Here, we provide thesaurus links to the comparison procedure. In the final summary we see that there are no false positives and no false negatives, which is a great result. Note that one of the called variants is classified as a thesaurus true positive. This means that this site was technically called incorrectly. However, the thesaurus annotation (in the links table) contained a warning and linked this site to another position which had a true mutation.

Side note: As an exercise, you can try to compare the known somatic mutations with the mmq1 mutation set, but without using the thesaurus links to help with the variant comparison.

Tuning the thesaurus analysis

It is worth experimenting with the settings used in callBafChanges as it is not obvious that the defaults are appropriate in all situations. So let's explore this callBafChanges function a little further.

For example, using naive BAF estimates in our mmq1 set, under the default settings we have

nrow(callBafChanges(set.mmq1$baf, "normal.naive.BAF", "tumor.naive.BAF"))

This means there are three candidate mutation sites. Using thesaurus assisted BAF estimates we have

nrow(callBafChanges(set.mmq1$baf, "normal.thesaurus.BAF", "tumor.thesaurus.BAF"))

Again, three cadidate hits.

However, if we use different thresholds in callBafChanges, the results may differ. Let's raise the minimum allele frequency in the tumor sample from 0.25 to 0.6. Then we have

nrow(callBafChanges(set.mmq1$baf, "normal.naive.BAF", "tumor.naive.BAF", minAF=0.6))
nrow(callBafChanges(set.mmq1$baf, "normal.thesaurus.BAF", "tumor.thesaurus.BAF", minAF=0.6))
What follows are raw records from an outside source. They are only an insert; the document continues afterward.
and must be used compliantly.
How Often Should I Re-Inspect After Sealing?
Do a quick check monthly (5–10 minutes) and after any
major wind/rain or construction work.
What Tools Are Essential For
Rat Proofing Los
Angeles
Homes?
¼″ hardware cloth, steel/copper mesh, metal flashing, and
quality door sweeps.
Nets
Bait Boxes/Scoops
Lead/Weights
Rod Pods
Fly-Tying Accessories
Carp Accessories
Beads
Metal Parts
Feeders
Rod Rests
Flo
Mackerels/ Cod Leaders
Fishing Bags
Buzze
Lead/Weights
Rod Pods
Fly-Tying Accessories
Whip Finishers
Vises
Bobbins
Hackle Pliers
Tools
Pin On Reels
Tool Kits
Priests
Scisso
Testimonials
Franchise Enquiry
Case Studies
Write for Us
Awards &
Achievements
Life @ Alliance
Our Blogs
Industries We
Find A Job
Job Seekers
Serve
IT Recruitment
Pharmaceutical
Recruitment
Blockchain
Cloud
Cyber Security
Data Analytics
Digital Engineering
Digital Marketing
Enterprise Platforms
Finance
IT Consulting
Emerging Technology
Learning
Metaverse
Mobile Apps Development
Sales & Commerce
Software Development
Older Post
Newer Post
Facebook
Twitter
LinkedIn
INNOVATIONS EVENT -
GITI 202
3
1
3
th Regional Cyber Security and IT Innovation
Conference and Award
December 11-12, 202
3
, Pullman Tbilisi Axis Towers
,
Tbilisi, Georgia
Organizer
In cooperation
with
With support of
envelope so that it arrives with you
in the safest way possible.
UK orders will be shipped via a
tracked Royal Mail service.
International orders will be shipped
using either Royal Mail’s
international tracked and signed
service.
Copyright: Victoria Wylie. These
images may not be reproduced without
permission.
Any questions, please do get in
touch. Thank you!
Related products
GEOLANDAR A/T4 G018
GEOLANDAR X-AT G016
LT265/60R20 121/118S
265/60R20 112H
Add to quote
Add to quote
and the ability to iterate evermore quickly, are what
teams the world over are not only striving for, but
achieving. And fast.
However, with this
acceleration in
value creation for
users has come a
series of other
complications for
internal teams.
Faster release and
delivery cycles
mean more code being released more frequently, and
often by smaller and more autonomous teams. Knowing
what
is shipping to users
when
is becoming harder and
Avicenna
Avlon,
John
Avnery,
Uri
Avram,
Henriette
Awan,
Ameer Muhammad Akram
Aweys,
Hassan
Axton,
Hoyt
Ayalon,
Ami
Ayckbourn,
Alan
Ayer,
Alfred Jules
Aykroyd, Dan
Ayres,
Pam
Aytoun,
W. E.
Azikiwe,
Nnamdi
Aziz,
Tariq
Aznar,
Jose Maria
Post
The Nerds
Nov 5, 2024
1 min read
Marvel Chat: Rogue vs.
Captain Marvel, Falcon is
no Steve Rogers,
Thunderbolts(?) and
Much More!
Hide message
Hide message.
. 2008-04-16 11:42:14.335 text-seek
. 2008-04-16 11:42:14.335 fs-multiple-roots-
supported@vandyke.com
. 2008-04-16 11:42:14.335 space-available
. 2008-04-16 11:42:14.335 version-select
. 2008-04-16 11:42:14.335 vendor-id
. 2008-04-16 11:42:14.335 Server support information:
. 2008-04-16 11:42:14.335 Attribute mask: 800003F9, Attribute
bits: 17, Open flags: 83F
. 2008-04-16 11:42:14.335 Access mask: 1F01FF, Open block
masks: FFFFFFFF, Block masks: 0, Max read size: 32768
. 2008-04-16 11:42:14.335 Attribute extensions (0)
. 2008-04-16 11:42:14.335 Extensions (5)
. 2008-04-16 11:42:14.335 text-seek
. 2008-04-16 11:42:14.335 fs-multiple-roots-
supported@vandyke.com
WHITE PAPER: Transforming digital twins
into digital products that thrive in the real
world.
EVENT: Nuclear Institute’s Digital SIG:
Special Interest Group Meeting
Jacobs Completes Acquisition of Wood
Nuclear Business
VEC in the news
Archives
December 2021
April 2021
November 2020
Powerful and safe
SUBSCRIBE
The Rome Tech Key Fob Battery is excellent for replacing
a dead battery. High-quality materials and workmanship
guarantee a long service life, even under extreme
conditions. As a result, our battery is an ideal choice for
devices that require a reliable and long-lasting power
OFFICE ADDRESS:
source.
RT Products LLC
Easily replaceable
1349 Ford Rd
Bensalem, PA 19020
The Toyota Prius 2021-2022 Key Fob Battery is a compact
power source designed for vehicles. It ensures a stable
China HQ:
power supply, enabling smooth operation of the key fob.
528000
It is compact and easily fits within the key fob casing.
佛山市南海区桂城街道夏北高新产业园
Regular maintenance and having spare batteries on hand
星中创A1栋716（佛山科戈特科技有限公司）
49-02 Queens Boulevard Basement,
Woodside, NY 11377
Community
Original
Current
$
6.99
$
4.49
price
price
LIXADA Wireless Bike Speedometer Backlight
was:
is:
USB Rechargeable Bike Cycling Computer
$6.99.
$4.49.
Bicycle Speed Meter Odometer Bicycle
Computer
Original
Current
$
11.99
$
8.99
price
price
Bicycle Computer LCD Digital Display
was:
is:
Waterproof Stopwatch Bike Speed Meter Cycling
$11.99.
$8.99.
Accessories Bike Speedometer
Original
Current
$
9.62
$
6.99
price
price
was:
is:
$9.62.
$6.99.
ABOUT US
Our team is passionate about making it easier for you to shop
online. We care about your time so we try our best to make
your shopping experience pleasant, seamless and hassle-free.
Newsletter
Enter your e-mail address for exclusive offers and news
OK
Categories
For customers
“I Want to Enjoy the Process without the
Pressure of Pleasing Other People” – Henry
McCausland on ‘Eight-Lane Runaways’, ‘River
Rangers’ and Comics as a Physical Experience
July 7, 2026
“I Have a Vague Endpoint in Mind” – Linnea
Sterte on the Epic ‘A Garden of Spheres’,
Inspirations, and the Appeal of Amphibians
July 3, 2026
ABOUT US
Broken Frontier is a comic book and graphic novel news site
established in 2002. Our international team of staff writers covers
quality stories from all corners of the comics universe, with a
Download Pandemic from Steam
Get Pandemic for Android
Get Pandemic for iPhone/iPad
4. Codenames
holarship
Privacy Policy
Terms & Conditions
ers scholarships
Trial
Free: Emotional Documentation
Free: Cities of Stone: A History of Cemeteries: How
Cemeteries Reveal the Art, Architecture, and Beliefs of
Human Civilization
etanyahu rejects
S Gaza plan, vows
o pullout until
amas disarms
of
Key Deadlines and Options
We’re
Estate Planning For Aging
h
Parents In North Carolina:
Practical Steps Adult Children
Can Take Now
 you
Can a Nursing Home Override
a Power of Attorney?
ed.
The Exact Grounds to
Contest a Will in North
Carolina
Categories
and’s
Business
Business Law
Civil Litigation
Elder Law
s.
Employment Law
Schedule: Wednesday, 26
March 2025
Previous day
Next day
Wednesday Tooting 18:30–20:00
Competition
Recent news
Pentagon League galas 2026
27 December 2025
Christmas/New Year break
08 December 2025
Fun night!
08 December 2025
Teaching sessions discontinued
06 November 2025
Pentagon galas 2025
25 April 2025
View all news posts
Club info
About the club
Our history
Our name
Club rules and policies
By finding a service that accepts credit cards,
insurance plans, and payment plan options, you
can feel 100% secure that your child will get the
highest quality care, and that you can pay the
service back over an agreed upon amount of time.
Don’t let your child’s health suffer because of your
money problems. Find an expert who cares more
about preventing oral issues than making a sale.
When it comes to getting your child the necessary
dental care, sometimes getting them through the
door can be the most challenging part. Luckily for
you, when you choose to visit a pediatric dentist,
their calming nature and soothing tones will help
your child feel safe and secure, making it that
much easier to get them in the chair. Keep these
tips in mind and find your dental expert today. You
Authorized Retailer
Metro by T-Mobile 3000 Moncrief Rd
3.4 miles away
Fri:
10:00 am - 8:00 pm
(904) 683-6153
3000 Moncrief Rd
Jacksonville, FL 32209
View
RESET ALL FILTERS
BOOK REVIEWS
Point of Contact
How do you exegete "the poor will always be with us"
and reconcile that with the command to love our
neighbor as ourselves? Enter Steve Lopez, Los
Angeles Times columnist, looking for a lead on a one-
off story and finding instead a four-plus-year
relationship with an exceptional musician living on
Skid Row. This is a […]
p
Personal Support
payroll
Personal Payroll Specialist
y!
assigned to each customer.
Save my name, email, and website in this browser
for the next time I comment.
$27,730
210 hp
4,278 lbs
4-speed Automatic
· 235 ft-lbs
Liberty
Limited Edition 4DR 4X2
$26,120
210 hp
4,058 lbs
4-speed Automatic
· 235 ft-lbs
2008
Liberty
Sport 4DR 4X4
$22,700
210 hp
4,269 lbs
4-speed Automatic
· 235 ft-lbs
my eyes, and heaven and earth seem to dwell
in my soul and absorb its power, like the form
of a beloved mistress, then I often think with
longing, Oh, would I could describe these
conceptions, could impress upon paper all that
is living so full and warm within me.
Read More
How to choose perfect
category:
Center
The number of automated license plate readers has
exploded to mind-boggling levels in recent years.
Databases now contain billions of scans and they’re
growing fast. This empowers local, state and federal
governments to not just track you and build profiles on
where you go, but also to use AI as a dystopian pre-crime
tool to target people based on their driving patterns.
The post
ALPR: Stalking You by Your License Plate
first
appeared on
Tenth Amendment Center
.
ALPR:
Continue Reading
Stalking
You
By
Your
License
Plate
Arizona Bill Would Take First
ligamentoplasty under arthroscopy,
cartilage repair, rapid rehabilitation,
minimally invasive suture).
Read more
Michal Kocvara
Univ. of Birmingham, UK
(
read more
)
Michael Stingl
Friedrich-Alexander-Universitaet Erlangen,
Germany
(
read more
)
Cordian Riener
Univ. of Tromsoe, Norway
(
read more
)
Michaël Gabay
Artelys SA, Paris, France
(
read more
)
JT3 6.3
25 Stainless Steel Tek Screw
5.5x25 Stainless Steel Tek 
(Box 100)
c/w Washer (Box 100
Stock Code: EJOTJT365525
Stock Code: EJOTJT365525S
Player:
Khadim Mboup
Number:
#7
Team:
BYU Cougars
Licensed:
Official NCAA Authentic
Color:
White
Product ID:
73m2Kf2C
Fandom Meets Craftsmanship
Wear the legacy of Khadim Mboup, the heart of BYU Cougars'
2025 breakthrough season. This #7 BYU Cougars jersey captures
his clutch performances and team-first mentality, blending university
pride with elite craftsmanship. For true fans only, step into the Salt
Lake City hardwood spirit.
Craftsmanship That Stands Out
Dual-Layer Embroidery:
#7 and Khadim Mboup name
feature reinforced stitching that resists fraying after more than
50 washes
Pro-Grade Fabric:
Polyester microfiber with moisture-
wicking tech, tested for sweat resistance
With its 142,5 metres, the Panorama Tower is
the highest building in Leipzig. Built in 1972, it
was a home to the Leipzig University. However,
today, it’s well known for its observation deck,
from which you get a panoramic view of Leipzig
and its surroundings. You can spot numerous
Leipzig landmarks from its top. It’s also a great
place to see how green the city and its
Thus, raising the threshold decreased the number of hits under the naive approach but not under the thesaurus approach (The expected allele frequencies of all mutations in the synthetic datasets were 1, i.e. well above the threshold of 0.6).

Other settings that may affect mutation calls through callBafChanges are foldchange and maxref. Use help(callBafChanges) to see information about these settings.